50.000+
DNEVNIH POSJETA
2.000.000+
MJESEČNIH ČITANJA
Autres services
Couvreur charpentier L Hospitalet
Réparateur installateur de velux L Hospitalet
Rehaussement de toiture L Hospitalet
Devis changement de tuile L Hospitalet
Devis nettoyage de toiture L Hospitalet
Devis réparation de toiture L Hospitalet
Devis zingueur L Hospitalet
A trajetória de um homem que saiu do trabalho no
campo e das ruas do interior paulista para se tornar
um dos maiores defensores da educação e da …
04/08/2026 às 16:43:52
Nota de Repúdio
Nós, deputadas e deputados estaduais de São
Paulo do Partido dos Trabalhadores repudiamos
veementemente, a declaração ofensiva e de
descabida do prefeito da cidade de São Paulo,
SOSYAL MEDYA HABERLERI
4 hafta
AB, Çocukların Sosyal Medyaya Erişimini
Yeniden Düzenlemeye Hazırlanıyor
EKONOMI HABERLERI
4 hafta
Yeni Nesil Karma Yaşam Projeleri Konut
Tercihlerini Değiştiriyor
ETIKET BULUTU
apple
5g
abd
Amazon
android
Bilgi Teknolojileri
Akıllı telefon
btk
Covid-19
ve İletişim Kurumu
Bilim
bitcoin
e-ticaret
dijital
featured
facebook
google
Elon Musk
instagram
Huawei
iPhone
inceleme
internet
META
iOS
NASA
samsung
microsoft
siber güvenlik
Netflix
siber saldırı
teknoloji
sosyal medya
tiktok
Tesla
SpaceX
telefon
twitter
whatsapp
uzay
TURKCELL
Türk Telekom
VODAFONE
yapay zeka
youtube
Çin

* * *

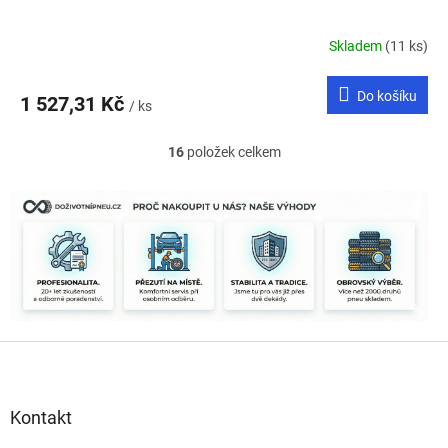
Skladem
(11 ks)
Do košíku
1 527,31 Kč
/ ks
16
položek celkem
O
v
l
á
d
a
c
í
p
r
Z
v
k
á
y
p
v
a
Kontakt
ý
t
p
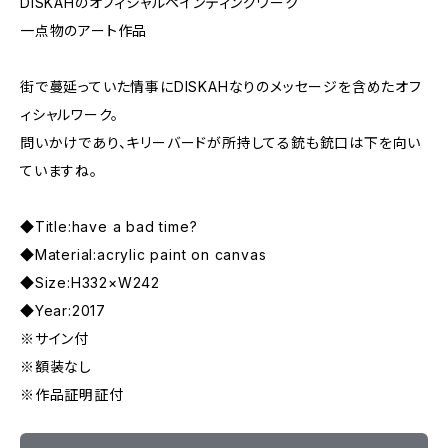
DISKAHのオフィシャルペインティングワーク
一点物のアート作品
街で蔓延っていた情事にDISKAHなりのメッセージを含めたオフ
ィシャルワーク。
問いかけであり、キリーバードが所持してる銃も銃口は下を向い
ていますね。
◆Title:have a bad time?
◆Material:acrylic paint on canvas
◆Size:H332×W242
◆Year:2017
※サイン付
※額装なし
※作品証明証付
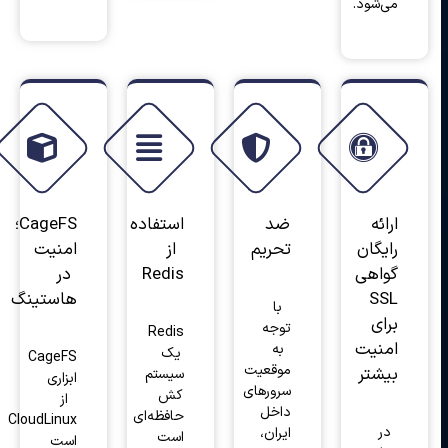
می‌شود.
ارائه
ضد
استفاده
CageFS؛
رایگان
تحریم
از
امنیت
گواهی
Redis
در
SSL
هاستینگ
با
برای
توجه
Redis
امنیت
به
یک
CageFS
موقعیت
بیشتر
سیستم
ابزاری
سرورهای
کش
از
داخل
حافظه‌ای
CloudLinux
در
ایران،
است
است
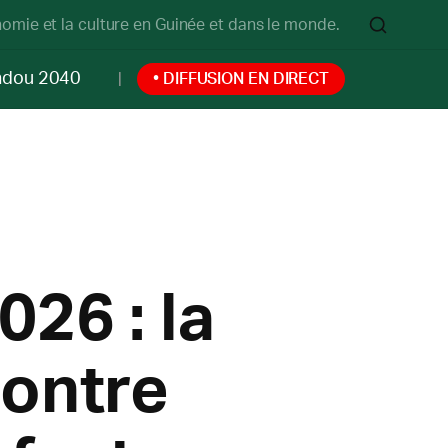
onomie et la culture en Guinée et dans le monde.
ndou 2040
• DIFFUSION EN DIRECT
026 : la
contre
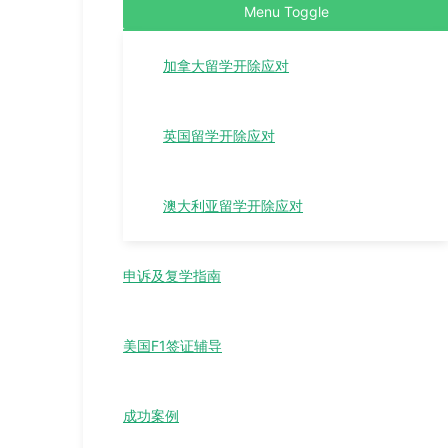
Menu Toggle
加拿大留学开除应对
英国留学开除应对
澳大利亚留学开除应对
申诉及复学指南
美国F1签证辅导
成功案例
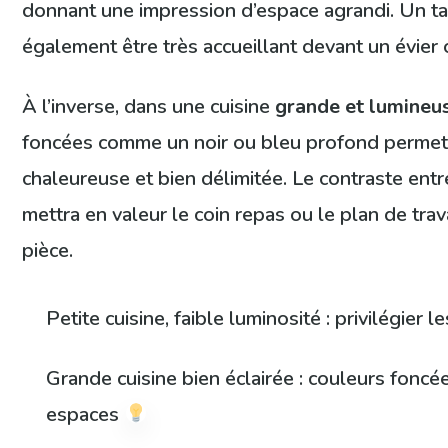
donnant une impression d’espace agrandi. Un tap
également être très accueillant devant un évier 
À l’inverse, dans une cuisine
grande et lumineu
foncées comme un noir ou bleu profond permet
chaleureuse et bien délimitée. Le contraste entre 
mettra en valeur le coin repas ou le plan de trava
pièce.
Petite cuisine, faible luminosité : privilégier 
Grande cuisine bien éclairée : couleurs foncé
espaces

--

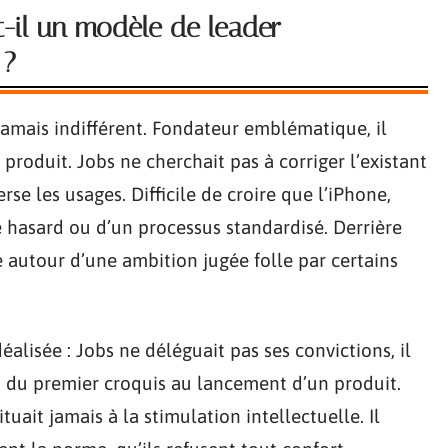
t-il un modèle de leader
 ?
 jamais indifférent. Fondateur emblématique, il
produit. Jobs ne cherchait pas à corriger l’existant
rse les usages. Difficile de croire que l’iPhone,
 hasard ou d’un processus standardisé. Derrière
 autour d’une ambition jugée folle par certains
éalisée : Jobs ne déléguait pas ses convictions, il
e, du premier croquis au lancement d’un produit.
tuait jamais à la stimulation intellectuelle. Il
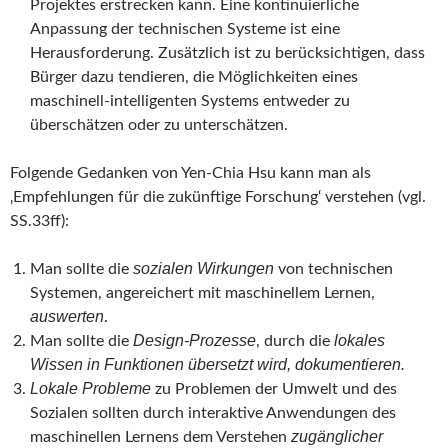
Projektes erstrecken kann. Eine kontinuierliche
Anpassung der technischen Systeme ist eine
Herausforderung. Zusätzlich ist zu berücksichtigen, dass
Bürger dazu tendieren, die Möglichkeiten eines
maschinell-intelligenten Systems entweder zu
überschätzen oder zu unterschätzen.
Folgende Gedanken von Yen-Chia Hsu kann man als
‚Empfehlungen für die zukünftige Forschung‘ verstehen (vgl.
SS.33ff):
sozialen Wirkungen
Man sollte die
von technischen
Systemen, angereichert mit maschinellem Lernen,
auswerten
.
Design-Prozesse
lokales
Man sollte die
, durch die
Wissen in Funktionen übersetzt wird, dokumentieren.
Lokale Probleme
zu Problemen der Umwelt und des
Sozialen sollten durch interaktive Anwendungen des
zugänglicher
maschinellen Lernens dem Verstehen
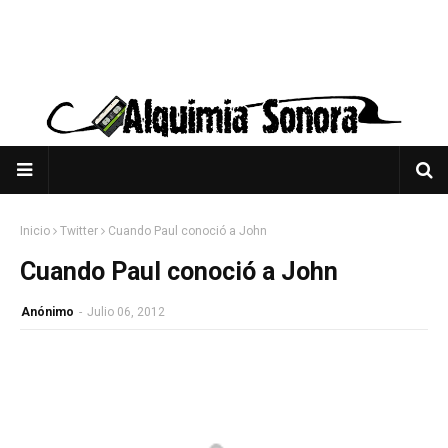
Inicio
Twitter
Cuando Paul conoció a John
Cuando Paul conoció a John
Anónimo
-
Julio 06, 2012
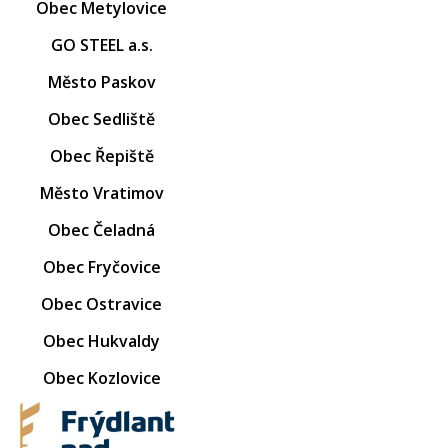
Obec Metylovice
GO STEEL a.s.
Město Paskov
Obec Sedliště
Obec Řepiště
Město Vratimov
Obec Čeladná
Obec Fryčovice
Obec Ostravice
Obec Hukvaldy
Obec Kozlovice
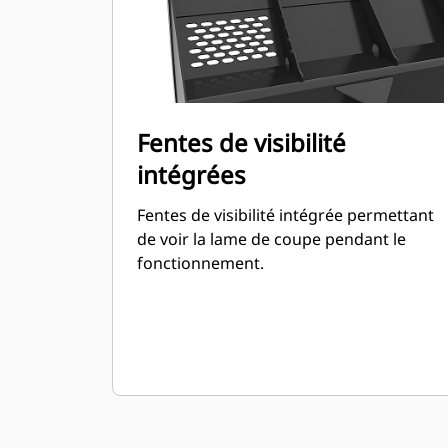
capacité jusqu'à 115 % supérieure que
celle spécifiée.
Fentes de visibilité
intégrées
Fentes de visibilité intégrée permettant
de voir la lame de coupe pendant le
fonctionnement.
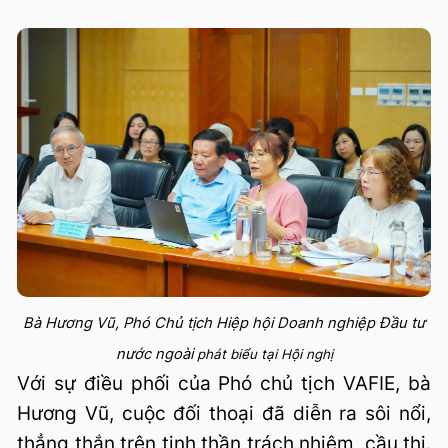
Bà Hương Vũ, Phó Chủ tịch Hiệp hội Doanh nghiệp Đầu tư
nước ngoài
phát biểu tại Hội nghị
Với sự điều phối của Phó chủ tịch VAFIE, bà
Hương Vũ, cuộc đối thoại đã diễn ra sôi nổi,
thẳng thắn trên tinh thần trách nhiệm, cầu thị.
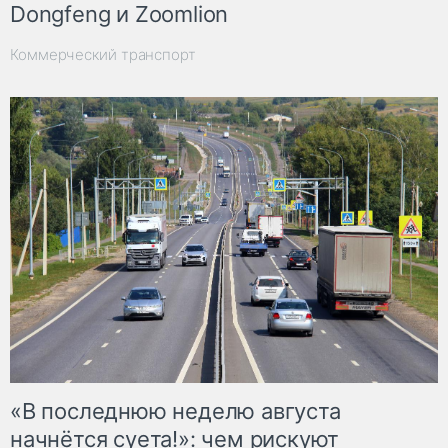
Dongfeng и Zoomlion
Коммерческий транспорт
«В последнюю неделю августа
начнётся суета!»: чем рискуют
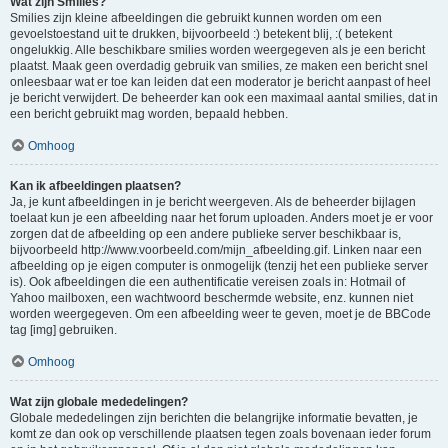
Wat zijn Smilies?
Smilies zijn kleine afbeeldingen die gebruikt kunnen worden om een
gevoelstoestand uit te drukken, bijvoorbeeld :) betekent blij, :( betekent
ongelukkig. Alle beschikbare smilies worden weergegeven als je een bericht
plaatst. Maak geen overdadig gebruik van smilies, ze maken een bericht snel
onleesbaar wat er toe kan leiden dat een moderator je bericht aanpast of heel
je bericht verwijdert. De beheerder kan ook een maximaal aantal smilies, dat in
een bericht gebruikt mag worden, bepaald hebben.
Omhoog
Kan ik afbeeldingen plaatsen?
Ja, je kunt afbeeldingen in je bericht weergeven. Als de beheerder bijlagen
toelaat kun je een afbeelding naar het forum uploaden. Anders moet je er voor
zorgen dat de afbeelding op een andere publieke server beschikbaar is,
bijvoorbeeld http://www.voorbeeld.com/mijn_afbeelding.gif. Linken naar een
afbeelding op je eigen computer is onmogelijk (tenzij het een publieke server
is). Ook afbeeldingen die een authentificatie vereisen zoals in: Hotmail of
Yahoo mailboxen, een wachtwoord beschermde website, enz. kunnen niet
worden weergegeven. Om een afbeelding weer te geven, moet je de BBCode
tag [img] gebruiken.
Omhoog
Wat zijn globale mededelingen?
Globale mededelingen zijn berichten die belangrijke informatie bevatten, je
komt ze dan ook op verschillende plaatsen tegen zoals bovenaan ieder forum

- **To do**:
Exercise for the records above: copy only the lines from the one with "Lokale Probleme" to the one with "de voir la lame de coupe pendant le", both ends kept, and drop the pictures.

- **Result of the exercise**:
Lokale Probleme
zu Problemen der Umwelt und des
Sozialen sollten durch interaktive Anwendungen des
zugänglicher
maschinellen Lernens dem Verstehen
Inicio
Twitter
Cuando Paul conoció a John
Cuando Paul conoció a John
Anónimo
-
Julio 06, 2012
Obec Metylovice
GO STEEL a.s.
Město Paskov
Obec Sedliště
Obec Řepiště
Město Vratimov
Obec Čeladná
Obec Fryčovice
Obec Ostravice
Obec Hukvaldy
Obec Kozlovice
capacité jusqu'à 115 % supérieure que
celle spécifiée.
Fentes de visibilité
intégrées
Fentes de visibilité intégrée permettant
de voir la lame de coupe pendant le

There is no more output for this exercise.